Synopsis
The basic goal of this assignment is to explore the NOAA Storm Database and answer some basic questions about severe weather events. I use the database to answer the questions below and show the code for my entire analysis. My analysis can consist of tables, figures, or other summaries.
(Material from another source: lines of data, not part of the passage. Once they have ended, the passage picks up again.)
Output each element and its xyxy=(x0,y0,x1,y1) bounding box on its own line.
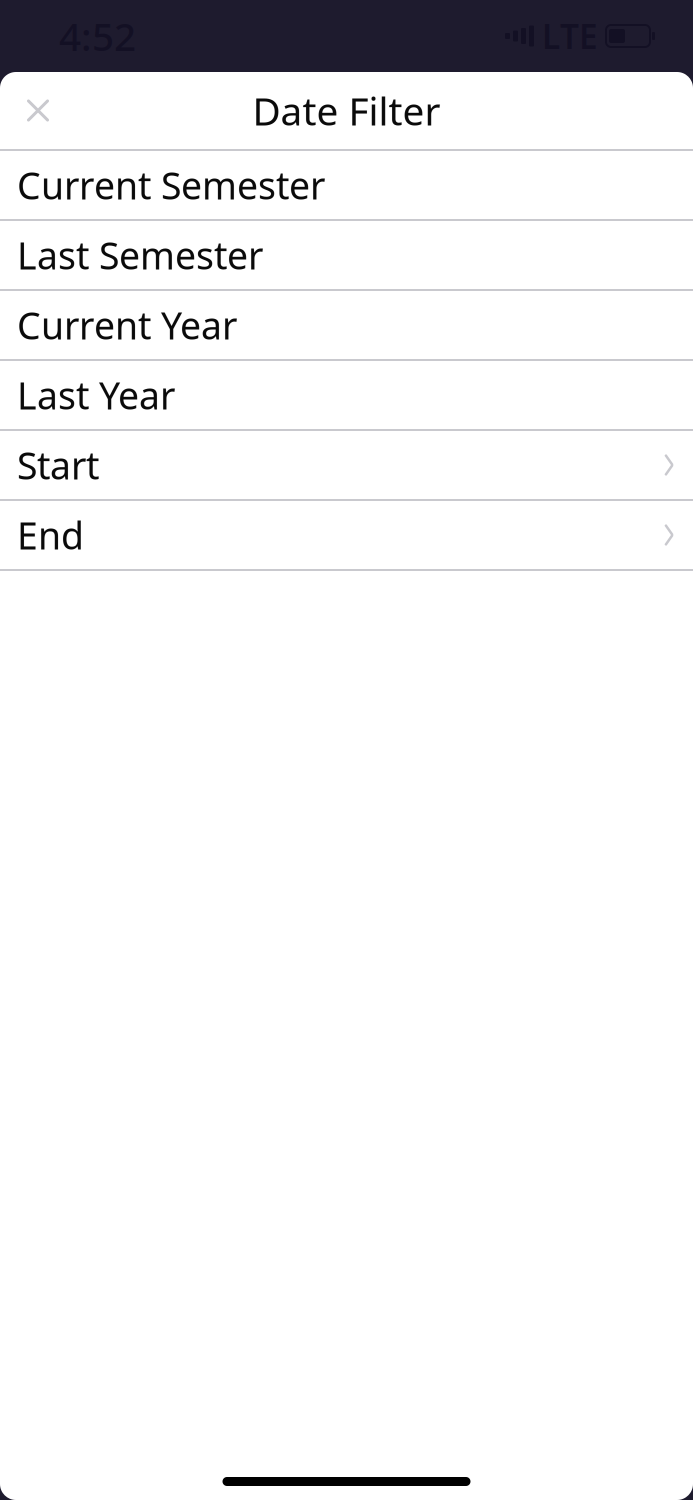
staticText: Start xyxy=(17,440,99,490)
staticText: Current Semester xyxy=(17,160,325,210)
button[interactable]: Last Semester xyxy=(0,221,693,289)
button[interactable]: Start xyxy=(0,431,693,499)
staticText: Last Year xyxy=(17,370,175,420)
staticText: Date Filter xyxy=(252,85,440,136)
staticText: 4:52 xyxy=(59,10,136,62)
staticText: LTE xyxy=(542,14,598,58)
staticText: End xyxy=(17,510,84,560)
button[interactable]: Current Year xyxy=(0,291,693,359)
button[interactable]: Close xyxy=(0,72,76,148)
button[interactable]: End xyxy=(0,501,693,569)
staticText: Current Year xyxy=(17,300,237,350)
button[interactable]: Last Year xyxy=(0,361,693,429)
button[interactable]: Current Semester xyxy=(0,151,693,219)
staticText: Last Semester xyxy=(17,230,263,280)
I also use any R package to support my analysis.
Data Processing
data <- read.csv("~/Desktop/repdata-data-StormData.csv")
Results
Questions
data.injuries<-aggregate(data$INJURIES,by=list(data$EVTYPE),sum)
data.fatalities<-aggregate(data$FATALITIES,by=list(data$EVTYPE),sum)
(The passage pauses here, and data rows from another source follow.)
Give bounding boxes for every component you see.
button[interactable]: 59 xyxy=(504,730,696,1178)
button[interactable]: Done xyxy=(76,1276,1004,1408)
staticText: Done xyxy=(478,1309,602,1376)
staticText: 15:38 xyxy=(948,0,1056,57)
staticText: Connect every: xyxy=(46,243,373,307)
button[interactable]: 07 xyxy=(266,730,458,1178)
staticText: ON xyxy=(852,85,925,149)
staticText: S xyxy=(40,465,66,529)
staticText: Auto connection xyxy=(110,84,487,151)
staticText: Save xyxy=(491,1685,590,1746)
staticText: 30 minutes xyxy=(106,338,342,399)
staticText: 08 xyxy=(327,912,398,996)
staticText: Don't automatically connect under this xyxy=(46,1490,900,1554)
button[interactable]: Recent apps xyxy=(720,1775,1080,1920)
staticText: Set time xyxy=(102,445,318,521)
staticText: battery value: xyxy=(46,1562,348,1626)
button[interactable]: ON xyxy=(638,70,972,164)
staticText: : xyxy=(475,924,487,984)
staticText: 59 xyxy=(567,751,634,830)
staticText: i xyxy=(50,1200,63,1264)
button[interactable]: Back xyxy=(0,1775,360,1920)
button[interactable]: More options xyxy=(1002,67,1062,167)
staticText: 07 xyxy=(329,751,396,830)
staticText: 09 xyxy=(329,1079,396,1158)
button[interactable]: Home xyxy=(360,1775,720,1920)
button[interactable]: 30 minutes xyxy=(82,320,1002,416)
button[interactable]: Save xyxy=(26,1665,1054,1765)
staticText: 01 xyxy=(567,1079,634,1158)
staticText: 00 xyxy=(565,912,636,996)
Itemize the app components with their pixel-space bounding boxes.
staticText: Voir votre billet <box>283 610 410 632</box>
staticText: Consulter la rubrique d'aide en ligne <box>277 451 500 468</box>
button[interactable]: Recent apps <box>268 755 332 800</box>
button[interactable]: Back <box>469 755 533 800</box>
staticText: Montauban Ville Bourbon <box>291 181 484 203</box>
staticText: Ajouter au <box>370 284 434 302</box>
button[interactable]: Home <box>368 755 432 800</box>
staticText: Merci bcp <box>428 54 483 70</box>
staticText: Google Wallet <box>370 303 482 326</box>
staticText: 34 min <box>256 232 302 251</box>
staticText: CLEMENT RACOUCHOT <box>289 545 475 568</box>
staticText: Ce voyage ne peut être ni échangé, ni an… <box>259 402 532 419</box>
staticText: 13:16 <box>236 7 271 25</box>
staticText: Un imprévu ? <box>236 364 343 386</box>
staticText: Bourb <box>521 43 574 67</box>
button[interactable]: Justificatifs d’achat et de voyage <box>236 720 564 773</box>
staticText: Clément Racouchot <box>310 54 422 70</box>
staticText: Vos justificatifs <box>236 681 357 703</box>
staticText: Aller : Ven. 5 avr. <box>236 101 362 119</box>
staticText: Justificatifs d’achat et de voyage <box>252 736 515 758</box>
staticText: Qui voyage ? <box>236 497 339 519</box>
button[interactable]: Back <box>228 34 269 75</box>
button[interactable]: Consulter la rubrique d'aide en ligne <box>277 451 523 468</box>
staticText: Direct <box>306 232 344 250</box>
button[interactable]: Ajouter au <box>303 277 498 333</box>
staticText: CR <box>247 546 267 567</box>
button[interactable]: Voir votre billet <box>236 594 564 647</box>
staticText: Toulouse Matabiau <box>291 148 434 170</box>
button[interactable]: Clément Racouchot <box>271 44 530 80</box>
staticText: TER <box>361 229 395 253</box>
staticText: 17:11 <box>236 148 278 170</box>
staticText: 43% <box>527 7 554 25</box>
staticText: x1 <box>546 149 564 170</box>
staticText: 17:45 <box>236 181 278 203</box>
data.injuries.high <- data.injuries[head(order(data.injuries$x, decreasing=TRUE), 10),]
data.fatalities.high <- data.fatalities[head(order(data.fatalities$x, decreasing=TRUE), 10),]
data.harm<-cbind(data.fatalities.high,data.injuries.high)
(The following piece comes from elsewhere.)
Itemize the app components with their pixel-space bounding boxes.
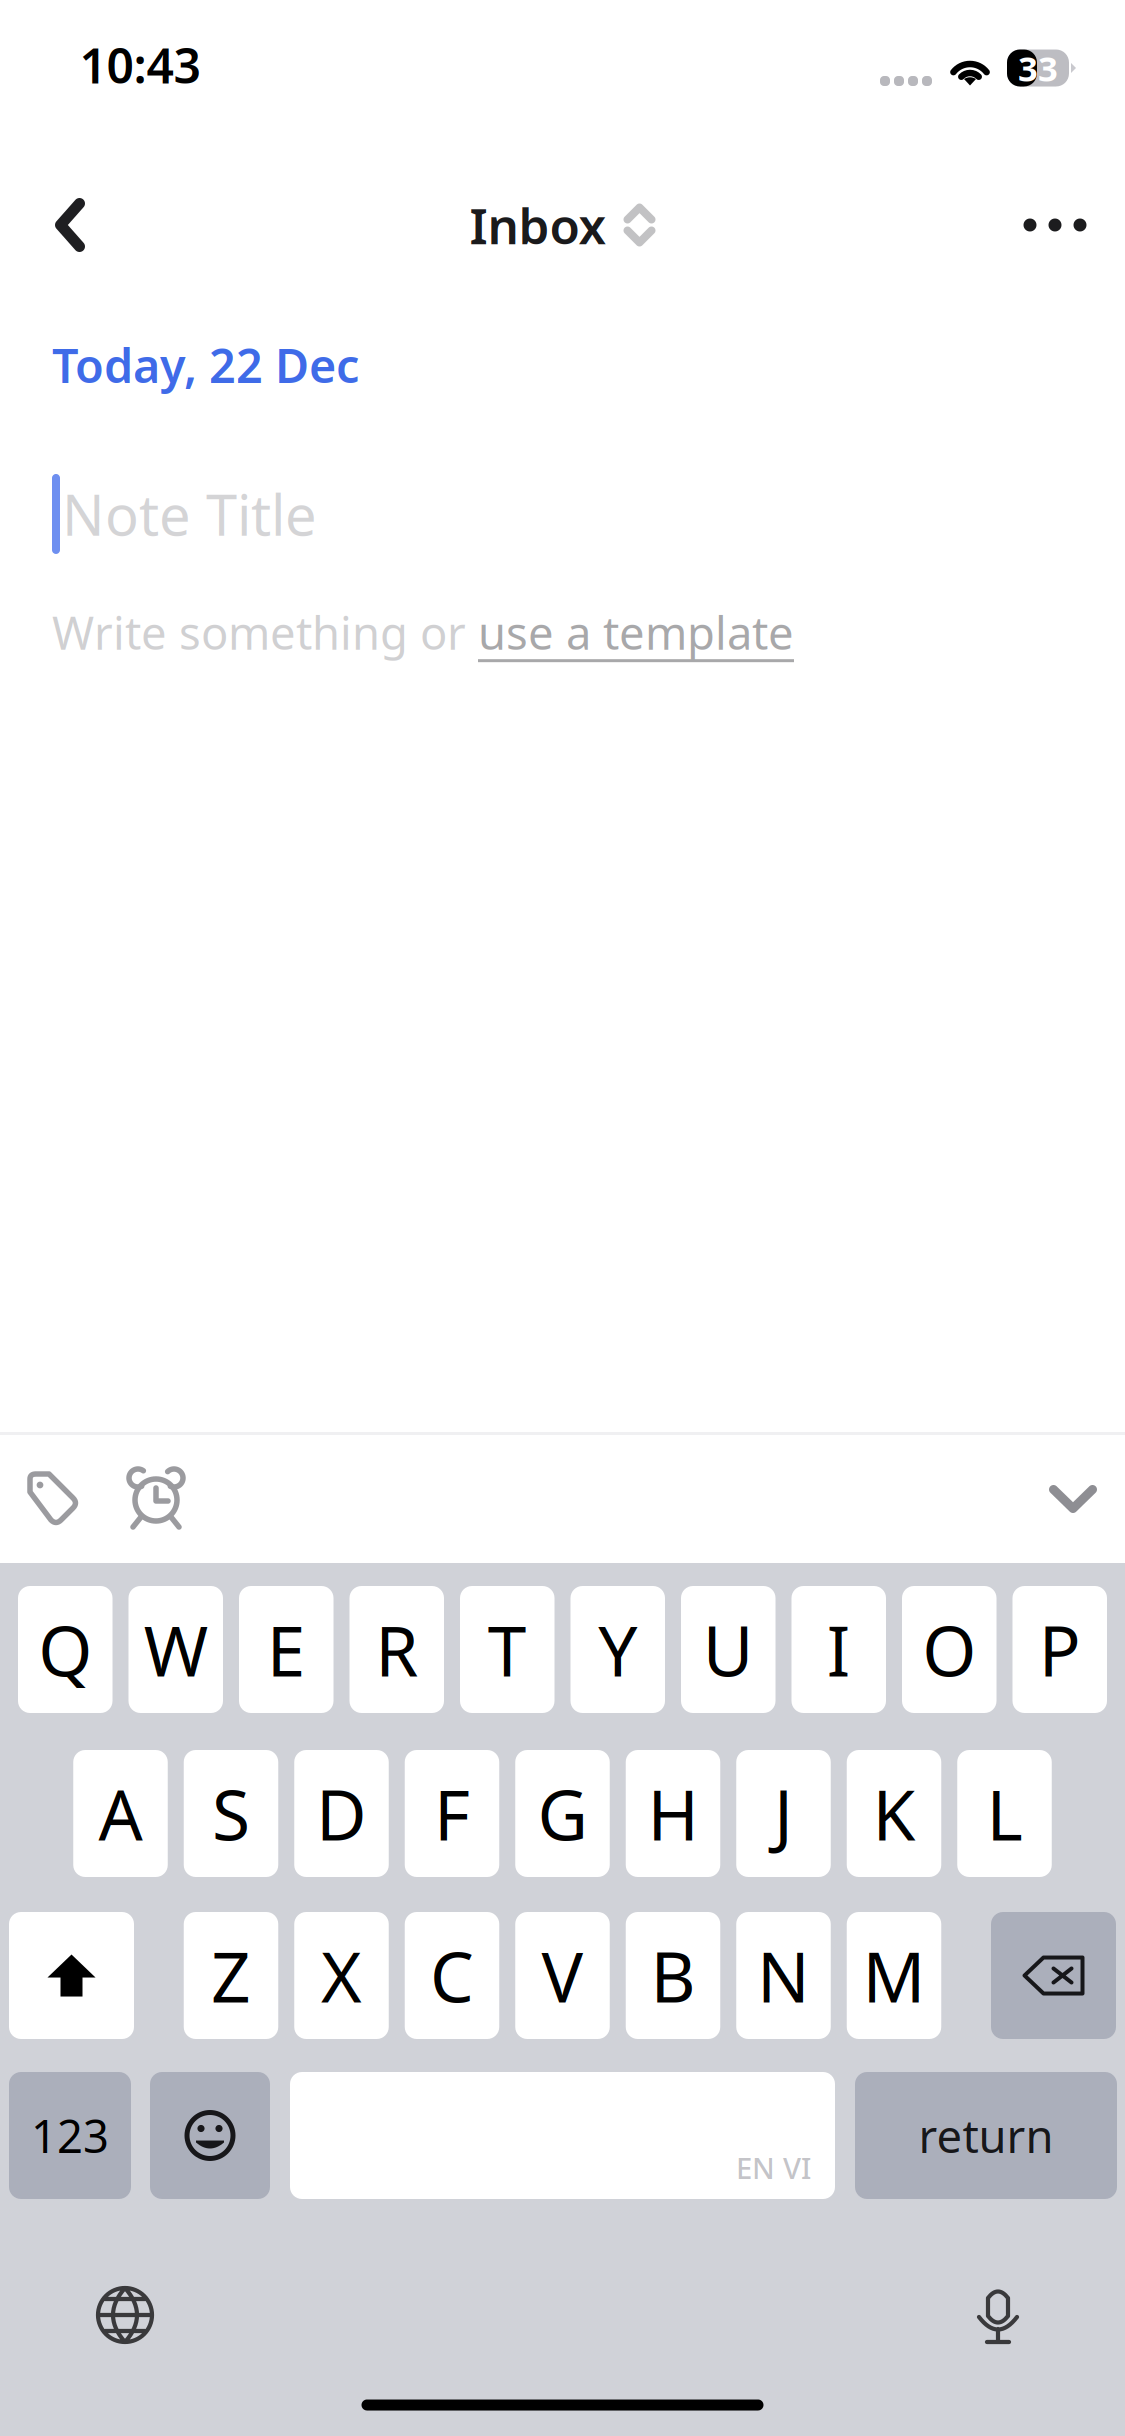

names(data.harm)<-c("Event Types","Fatalities","Event Types","Injuries")
data.harm
## Event Types Fatalities Event Types Injuries
## 834 TORNADO 5633 TORNADO 91346
## 130 EXCESSIVE HEAT 1903 TSTM WIND 6957
## 153 FLASH FLOOD 978 FLOOD 6789
## 275 HEAT 937 EXCESSIVE HEAT 6525
## 464 LIGHTNING 816 LIGHTNING 5230
## 856 TSTM WIND 504 HEAT 2100
## 170 FLOOD 470 ICE STORM 1975
## 585 RIP CURRENT 368 FLASH FLOOD 1777
## 359 HIGH WIND 248 THUNDERSTORM WIND 1488
## 19 AVALANCHE 224 HAIL 1361
Conclusin: From the dataset, we could see that the TORNADO is the most harmful event with the respect to population health.
data.prop<-aggregate(data$PROPDMG,by=list(data$EVTYPE),sum)
data.crop<-aggregate(data$CROPDMG,by=list(data$EVTYPE),sum)
data.cost<-data.frame(data.prop[,1],data.prop[,2]+data.crop[,2])
names(data.cost)<-c("Event Types","Economics Cost")
library(dplyr)
##
## Attaching package: 'dplyr'
##
## The following objects are masked from 'package:stats':
##
## filter, lag
##
## The following objects are masked from 'package:base':
##
## intersect, setdiff, setequal, union
data.cost <- arrange(data.cost, desc(data.cost[,2]))
data.cost.high<- head(data.cost, 10)
#data.cost.high[,1] <- as.character(data.cost.high[,1])
data.cost.high[,1] <- factor(data.cost.high[,1])
plot(data.cost.high[,1],data.cost.high[,2]/100000,xlab="Event Types",ylab="Economic Cost (10^5 US Dollars)",main="Event Types with Greatest Economic Consequences")
Conclusin: From the dataset and the plot, we could see that the TORNADO costs the greatest economic consequence.